La fable de l’ours changé en agneau

La visite du président russe Dmitri Medvedev en Suisse lance les bases d’une nouvelle amitié, dont il n’est pas certain qu’il faille être fier.

Donc il serait bien gentil, ce Medvedev, ce cher Dmitri venu dire tant de gentilles choses sur la minuscule Suisse de la part de la grande, de l’immense, de l’éternelle Russie. Hourrah, nous avons enfin, à nouveau, des amis.

Donc la Russie «a un grand respect pour le peuple Suisse». C’est l’ours («medved» dans la langue de Pouchkine) qui nous l’assure, la patte sur le cœur. Mais de quoi le président Medvedev félicite-t-il donc la Suisse? Essentiellement de n’être membre ni de l’Otan, ni de l’Union européenne. Deux institutions que le pouvoir russe actuel cache à peine considérer comme des ennemis sournois, animés d’intentions malveillantes envers la pauvre, l’honnête, la malheureuse Russie.

Cette amitié russo-suisse, célébrée à grand renfort de titres émus depuis deux jours, repose bien sûr essentiellement sur des intérêts économiques magnifiquement convergents — besoin de la technologie et des investissements suisses d’un côté, et de l’autre marché russe gigantesque, à portée de mains, avec en sus abondance de matières premières.
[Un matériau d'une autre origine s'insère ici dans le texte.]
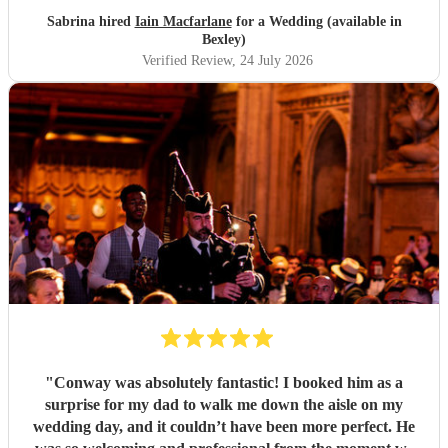
Sabrina hired
Iain Macfarlane
for a Wedding (available in
Bexley)
Verified Review
, 24 July 2026
"
Conway was absolutely fantastic! I booked him as a
surprise for my dad to walk me down the aisle on my
wedding day, and it couldn’t have been more perfect. He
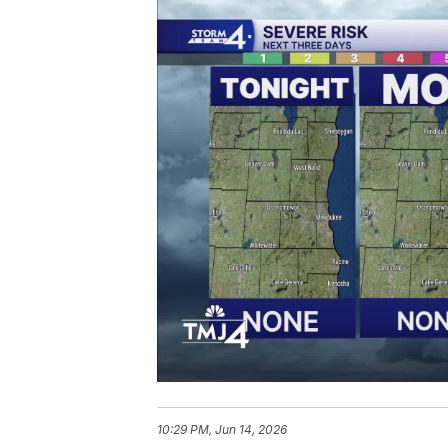
10:29 PM, Jun 14, 2026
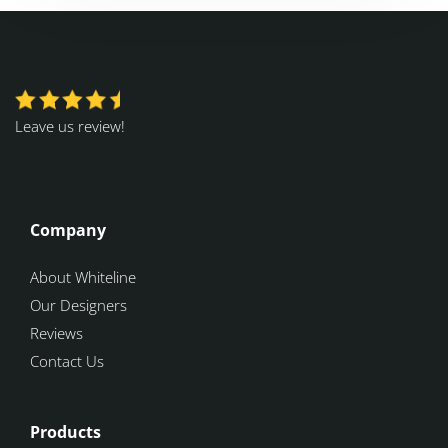
Leave us review!
Company
About Whiteline
Our Designers
Reviews
Contact Us
Products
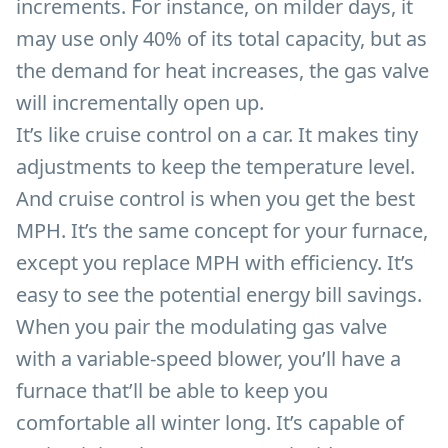
increments. For instance, on milder days, it
may use only 40% of its total capacity, but as
the demand for heat increases, the gas valve
will incrementally open up.
It’s like cruise control on a car. It makes tiny
adjustments to keep the temperature level.
And cruise control is when you get the best
MPH. It’s the same concept for your furnace,
except you replace MPH with efficiency. It’s
easy to see the potential energy bill savings.
When you pair the modulating gas valve
with a variable-speed blower, you’ll have a
furnace that’ll be able to keep you
comfortable all winter long. It’s capable of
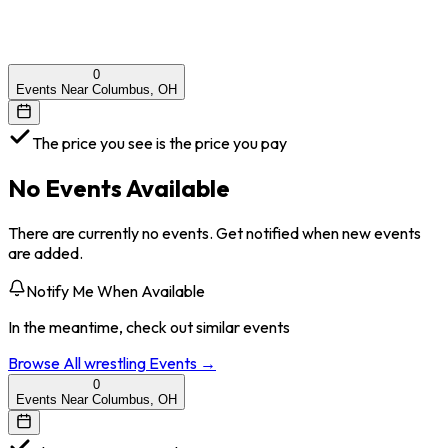
0
Events Near Columbus, OH
The price you see is the price you pay
No Events Available
There are currently no events. Get notified when new events
are added.
Notify Me When Available
In the meantime, check out similar events
Browse All
wrestling
Events →
0
Events Near Columbus, OH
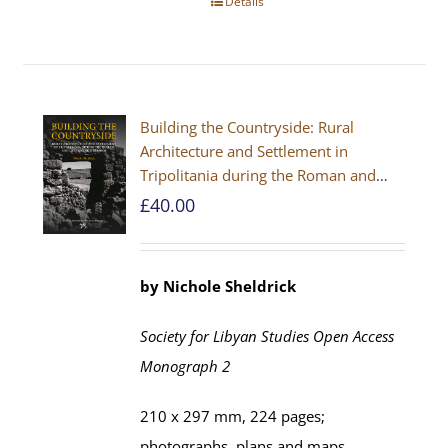
Details
Building the Countryside: Rural
Architecture and Settlement in
Tripolitania during the Roman and
Late Antique Periods
£
40.00
by Nichole Sheldrick
Society for Libyan Studies Open Access
Monograph 2
210 x 297 mm, 224 pages;
photographs, plans and maps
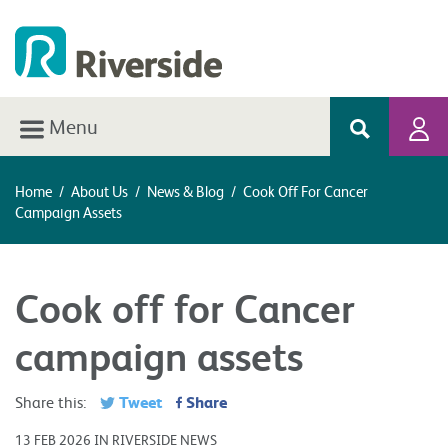
Menu
Home
/
About Us
/
News & Blog
/
Cook Off For Cancer
Campaign Assets
Cook off for Cancer
campaign assets
Tweet
Share
Share this:
13 FEB 2026 IN RIVERSIDE NEWS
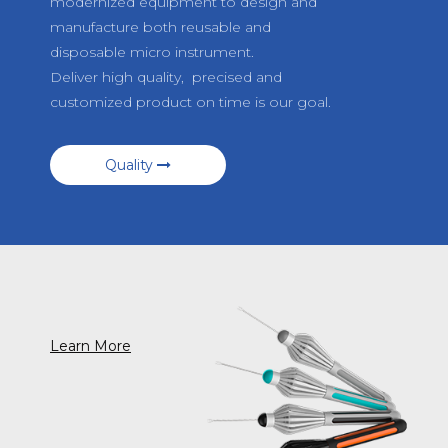
modernized equipment to design and
manufacture both reusable and
disposable micro instrument.
Deliver high quality, precised and
customized product on time is our goal.
Quality
Learn More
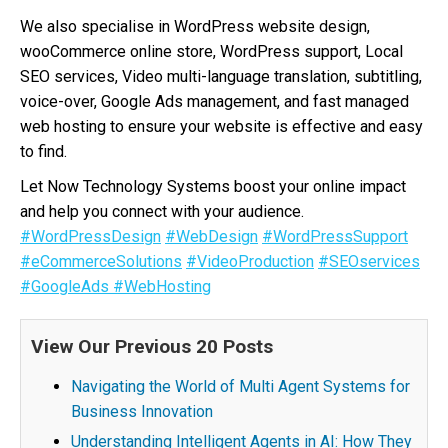
We also specialise in WordPress website design,
wooCommerce online store, WordPress support, Local
SEO services, Video multi-language translation, subtitling,
voice-over, Google Ads management, and fast managed
web hosting to ensure your website is effective and easy
to find.
Let Now Technology Systems boost your online impact
and help you connect with your audience.
#WordPressDesign
#WebDesign
#WordPressSupport
#eCommerceSolutions
#VideoProduction
#SEOservices
#GoogleAds
#WebHosting
View Our Previous 20 Posts
Navigating the World of Multi Agent Systems for
Business Innovation
Understanding Intelligent Agents in AI: How They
Soutenir par contre, comme l’inénarrable président Merz, que «nos intérêts sont similaires en matière de sécurité» relève sûrement d’une sorte d’humour appenzellois un peu obscure.

La Russie, nul ne l’ignore, se sent agressée jusqu’à la paranoïa par les avancées de l’Otan autour de ses diverses frontières (Pologne, Ukraine, Géorgie, Pays baltes), avancées qui ne menacent pourtant pas l’intégrité du territoire russe mais répondent à un appel des voisins du grand ours, qui eux savent ce que vaut la protection et l’amitié du Kremlin, quel qu’en soit le taulier.

Une Russie, qui certes dépecée de ses «colonies» — ce que furent en réalité les républiques soviétiques du Caucase et d’Asie centrale, ainsi que les pays frères — ne supporte pas de céder encore un peu de son influence, de sa main mise, plus exactement, dans des zones qu’elle considère comme réservées. Qu’est-ce que la Suisse viendrait faire dans cette conception de la sécurité?

C’est plutôt parce que depuis quelque temps la Confédération n’a plus d’amis, ni du côté des Etats-Unis, ni au sein de la communauté européenne, que la Russie la trouve soudain si sympathique. Après l’avoir snobée sous Poutine pour des prétextes relevant largement de la paranoïa et de la vengeance primitive. Poutine trouvait insupportable ce pays, où il n’a jamais mis les pieds, même pas pour skier, malgré les nombreuses invitations lancées par Berne, oui insupportable cette Suisse qui avait arrêté son mentor Borodine et provoqué quasi sciemment la catastrophe d’Überlingen.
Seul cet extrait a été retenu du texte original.